Wednesday, January 24, 2007

Aftermath.


After 48 hours of reflection and decompression, I find myself considering not so much that moment when Tom Brady's last pass of the season settled into the arms of a horseshoe-head, not the broken coverage by Ray Mickens late in the first half that began the defense's decline into exhaustion, not even the 3rd-and-4 at midfield with 2:30 left that if converted would have all but clinched the game. Of course the sting of Sunday's loss lingers, but a single four-point loss a) in the AFC Championship Game, b) against an extremely talented, experienced, and well-coached team, c) in front of said team's raucous fans, is not something that should force real Patriots fans to head en masse to the Tobin Bridge.

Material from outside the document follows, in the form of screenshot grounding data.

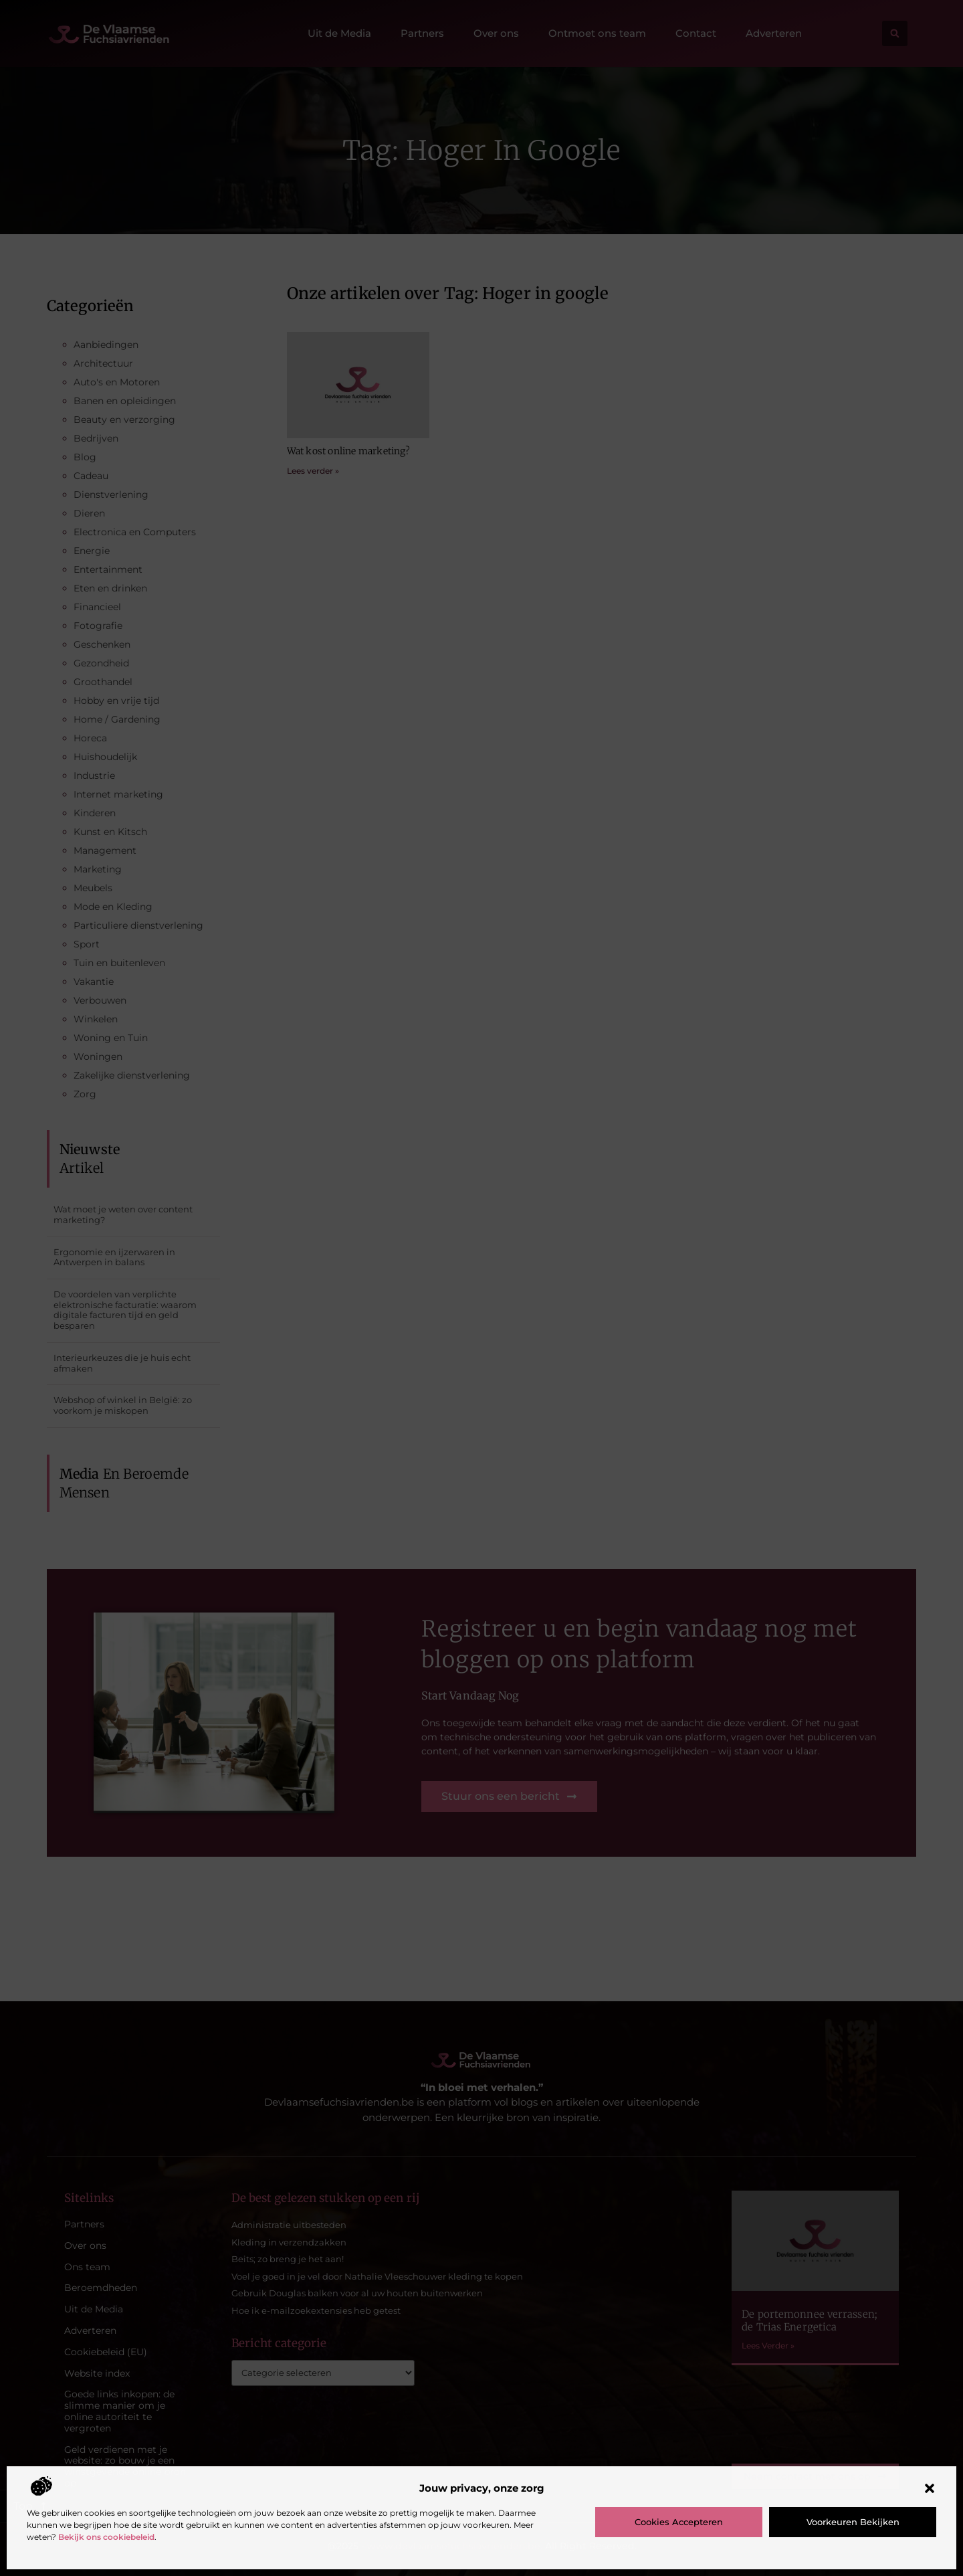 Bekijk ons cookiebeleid (106, 2537)
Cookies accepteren (679, 2521)
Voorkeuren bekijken (853, 2521)
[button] (929, 2488) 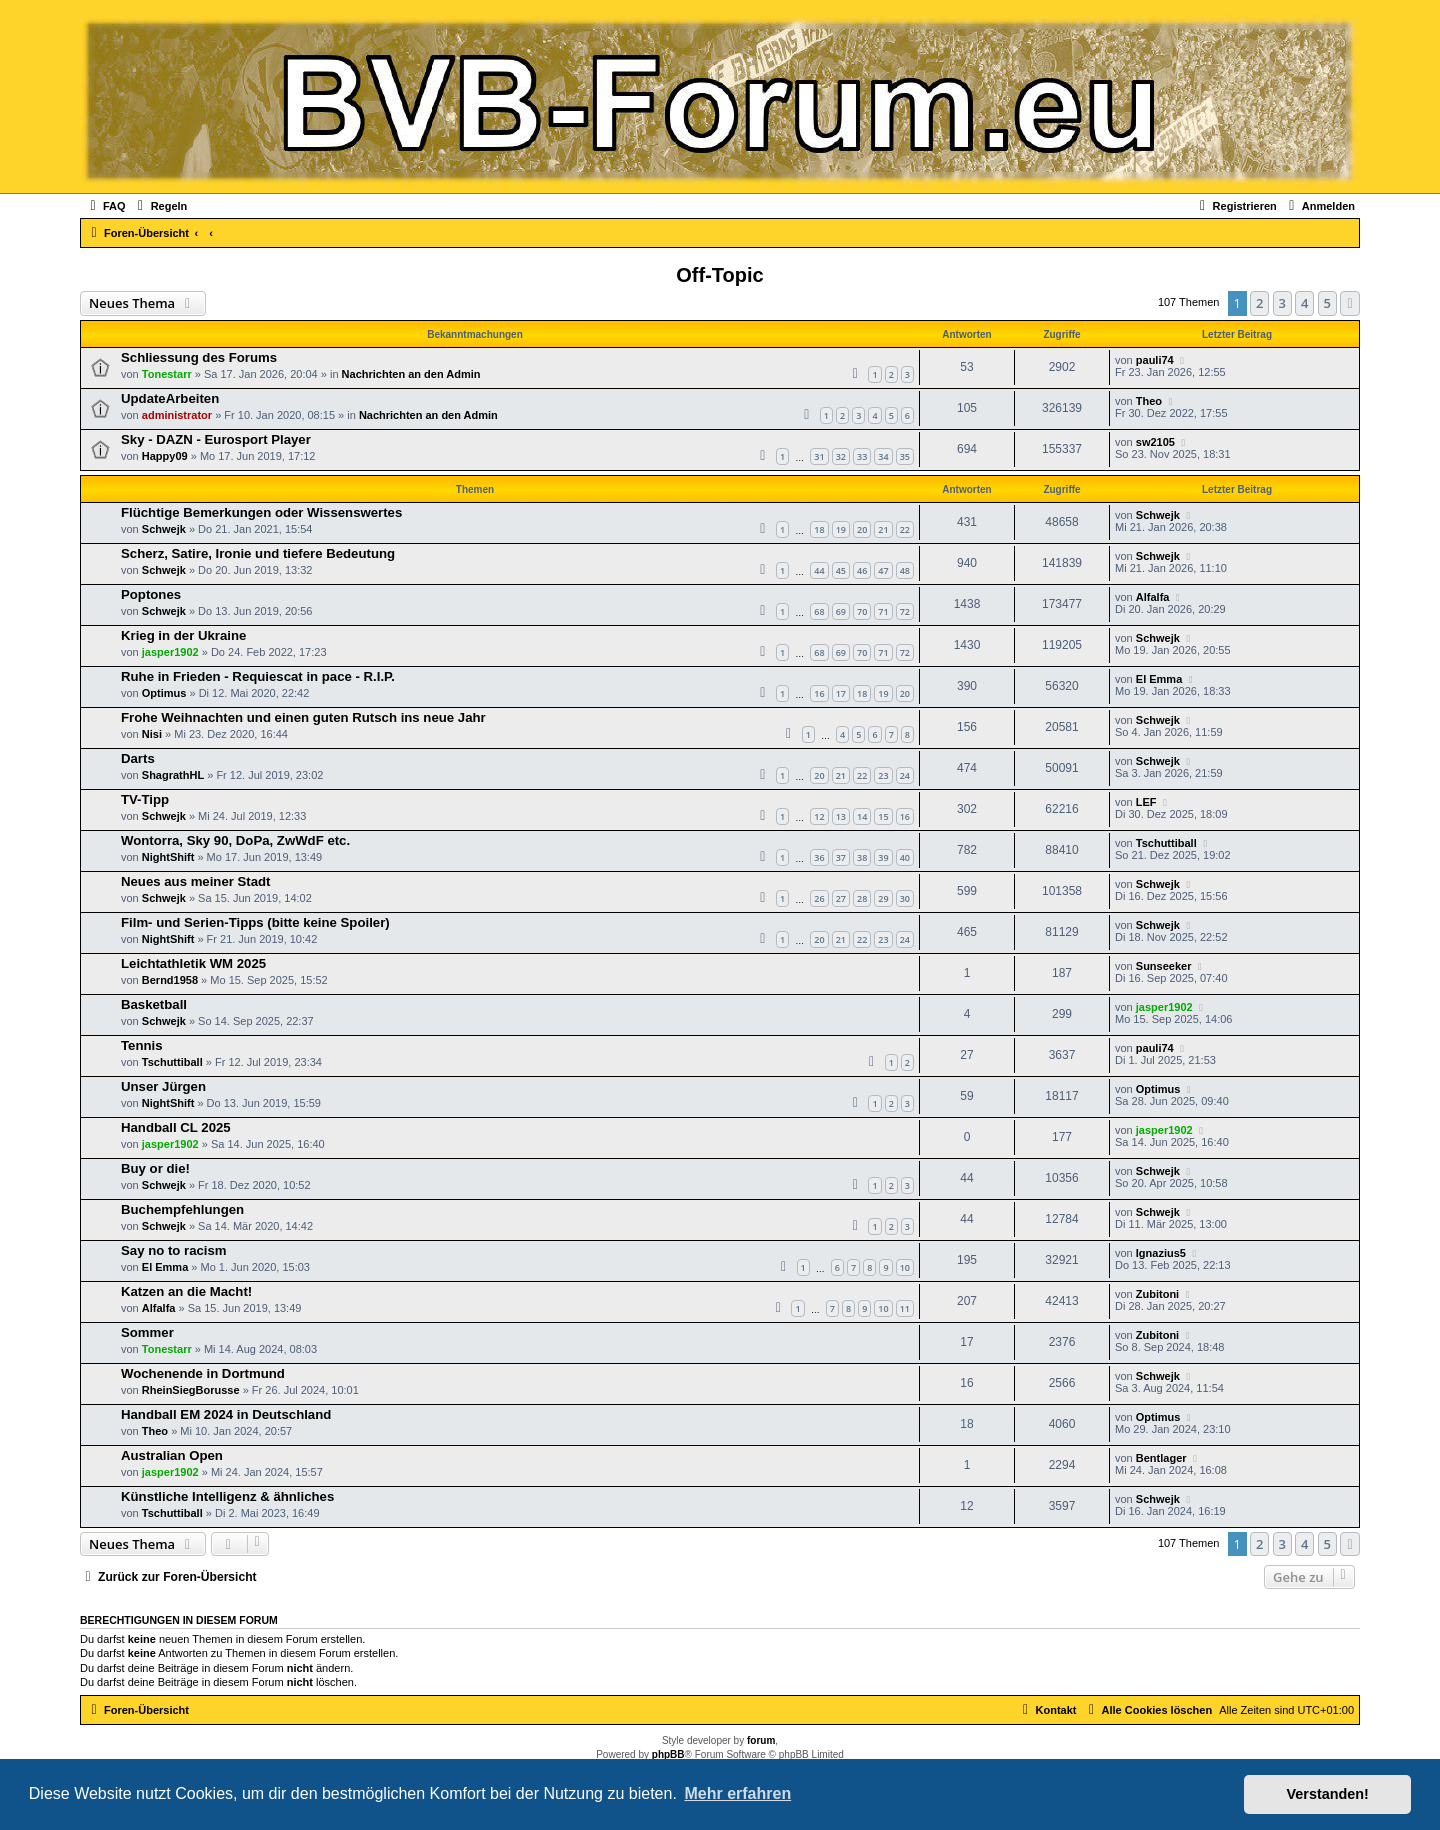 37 (841, 857)
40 (905, 857)
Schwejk (164, 529)
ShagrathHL (173, 775)
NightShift (168, 857)
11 (905, 1308)
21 (883, 529)
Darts (138, 758)
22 (905, 529)
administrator (177, 415)
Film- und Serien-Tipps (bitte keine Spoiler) (255, 922)
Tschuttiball (1166, 843)
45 (841, 570)
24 (905, 775)
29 (883, 898)
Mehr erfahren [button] (737, 1793)
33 (862, 456)
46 (862, 570)
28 (862, 898)
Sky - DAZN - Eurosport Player (216, 439)
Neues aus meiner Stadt (196, 881)
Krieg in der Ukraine (183, 635)
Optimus (164, 693)
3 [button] (1282, 303)
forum (761, 1740)
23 (883, 775)
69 (841, 611)
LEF (1146, 802)
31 (819, 456)
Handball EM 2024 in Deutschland (226, 1414)
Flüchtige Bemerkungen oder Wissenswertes (261, 512)
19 (841, 529)
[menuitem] (105, 206)
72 (905, 611)
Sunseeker (1164, 966)
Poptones (151, 594)
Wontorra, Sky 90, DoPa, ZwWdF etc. (235, 840)
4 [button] (1304, 303)
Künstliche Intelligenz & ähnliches (227, 1496)
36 (819, 857)
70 (862, 611)
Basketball (154, 1004)
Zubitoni (1157, 1294)
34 (883, 456)
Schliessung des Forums (199, 357)
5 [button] (1327, 303)
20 (862, 529)
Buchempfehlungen (182, 1209)
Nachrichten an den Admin (411, 374)
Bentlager (1161, 1458)
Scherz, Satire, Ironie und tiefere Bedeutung (258, 553)
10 (905, 1267)
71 (883, 611)
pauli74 (1155, 360)
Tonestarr (167, 374)
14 (862, 816)
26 (819, 898)
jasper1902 (170, 652)
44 (819, 570)
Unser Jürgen (163, 1086)
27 (841, 898)
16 (819, 693)
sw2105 (1155, 442)
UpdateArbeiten (170, 398)
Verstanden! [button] (1328, 1794)
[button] (1350, 303)
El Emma (1159, 679)
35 (905, 456)
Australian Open (172, 1455)
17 (841, 693)
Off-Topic (719, 275)
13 (841, 816)
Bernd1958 (170, 980)
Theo (1149, 401)
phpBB (668, 1754)
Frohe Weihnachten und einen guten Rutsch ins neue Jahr (303, 717)
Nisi (152, 734)
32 (841, 456)
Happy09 (165, 456)
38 (862, 857)
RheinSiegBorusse (191, 1390)
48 (905, 570)
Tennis (142, 1045)
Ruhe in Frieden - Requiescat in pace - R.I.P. (258, 676)
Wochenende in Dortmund (203, 1373)
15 (883, 816)
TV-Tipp (145, 799)
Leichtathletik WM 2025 (193, 963)
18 (819, 529)
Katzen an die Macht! (186, 1291)
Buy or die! (155, 1168)
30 (905, 898)
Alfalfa (1153, 597)
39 (883, 857)
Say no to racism (174, 1250)
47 (883, 570)
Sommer (147, 1332)
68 (819, 611)
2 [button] (1259, 303)
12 (819, 816)
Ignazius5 (1161, 1253)
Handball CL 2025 (176, 1127) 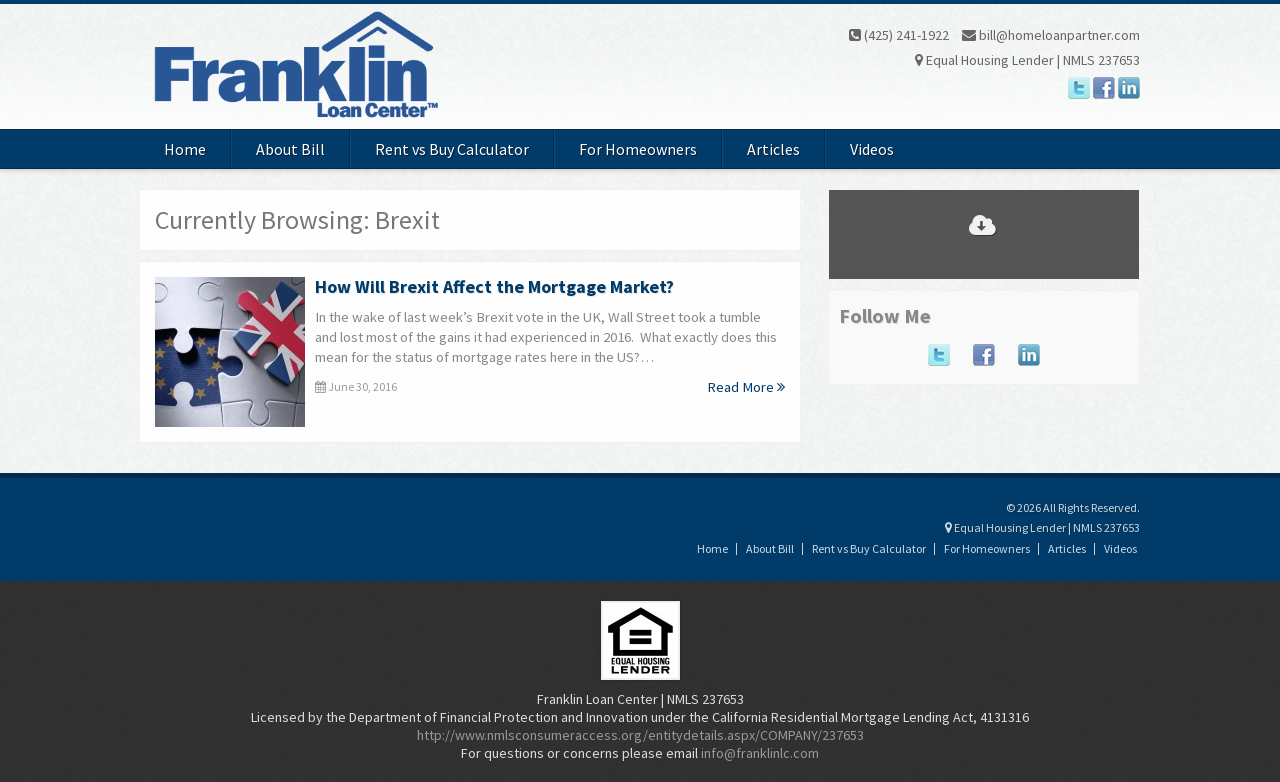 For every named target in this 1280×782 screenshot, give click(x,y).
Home (185, 149)
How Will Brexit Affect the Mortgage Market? (494, 286)
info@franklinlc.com (760, 753)
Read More (746, 387)
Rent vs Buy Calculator (452, 149)
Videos (872, 149)
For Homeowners (638, 149)
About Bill (290, 149)
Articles (773, 149)
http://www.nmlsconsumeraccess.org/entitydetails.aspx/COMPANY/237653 (640, 735)
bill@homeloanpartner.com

No, my thoughts turn back to what we have experienced over the last five years, when success has been so plentiful, so complete, and so unprecedented. And they also turn forward, to . . . the mystery that is the future. It's inevitable, I think, when our favorite team has had as much prosperity as these Patriots have, to find ourselves wondering, after the end of another season, how much more success we will get to experience. The last five years have produced the kind of pure joy that many football fans will probably never experience in a lifetime. Perhaps that sounds like hyperbole, but the list of professional football teams that have won three Super Bowls in five seasons is short. The bottom line is the Pats have been on an historic run, a run that has been almost indescribable for true fans, especially considering the sorry history of this team over its first 35 years. So now we are (or at least, I am) left to ponder some rather frightening thoughts: a Patriots team without Tom Brady, without Bill Belichick, without Troy Brown, without Tedy Bruschi, and on and on...
Some of these occurrences may not be happening for many years, others will take place all too soon. But the vital parts that made up three Super Bowl champions will continue to be chipped away by age, money, and declining skills, and Sunday's loss forces us to confront the reality that,as Patriots fans, the Golden Era in which we find ourselves is disturbingly finite. Of course, I don't really have to tell any of you this (especially since Bob Ryan has discussed it more than once), but at times it can be so easy to get lost in the moment, and when that moment is five years long (and running), it's even easier to forget what it is to be the fan of Just Another Team. Because this isn't Just Another Team, and it hasn't been for so long that it's difficult to remember what one looks like.
Sunday's loss will not long leave a bitter taste. It's pretty simple: the Colts were better, certainly not by much, but even more certainly, by enough. And ultimately there's no shame in losing to a better team in a hard-fought contest. What is more difficult to swallow is the notion that this team, the 2006 Patriots, was good enough to win it all, but came up short. The team was a huge question mark right up until about week 14. But I feel I can say with complete objectivity that their play down the stretch and in the playoffs was convincing evidence that this was a team that had all the necessary ingredients to win the Super Bowl. Hell, convert that aforementioned 3rd-and-4--a play Brady has made a thousand times in the past--and they are almost certainly in the Super Bowl. And who doesn't think they could beat the Bears?
How many teams could realistically call themselves Super Bowl material? Four or five at the most, maybe less.
And that's what really hurts: Knowing they were good enough, and not knowing if they ever will be again. Now I have no specific reason to think that they won't be strong again next year, and the year after, and the year after that. But the point is that we can't see what is in the road ahead of us. Injuries, contracts, dissension, poor personnel decisions...the list of potential obstacles is a long one.
I understand how pessimistic this sounds, but there's a fine line between pessimism and realism; this is by no means meant to be a eulogy for the Patriots. And to put it all in perspective: 25 years ago, 20 years ago, 15 years ago, 10 years ago, 2006 would have been one of the most successful seasons in the team's history. In the context of the past five years, it feels like a disappointment. But this was a good season; an exceptional season, really. It just remains to be seen exactly how it ranks in the once-in-a-lifetime experience that is the Brady/Belichick era.
As the wise man Joaquin Andujar once said, "Youneverknow."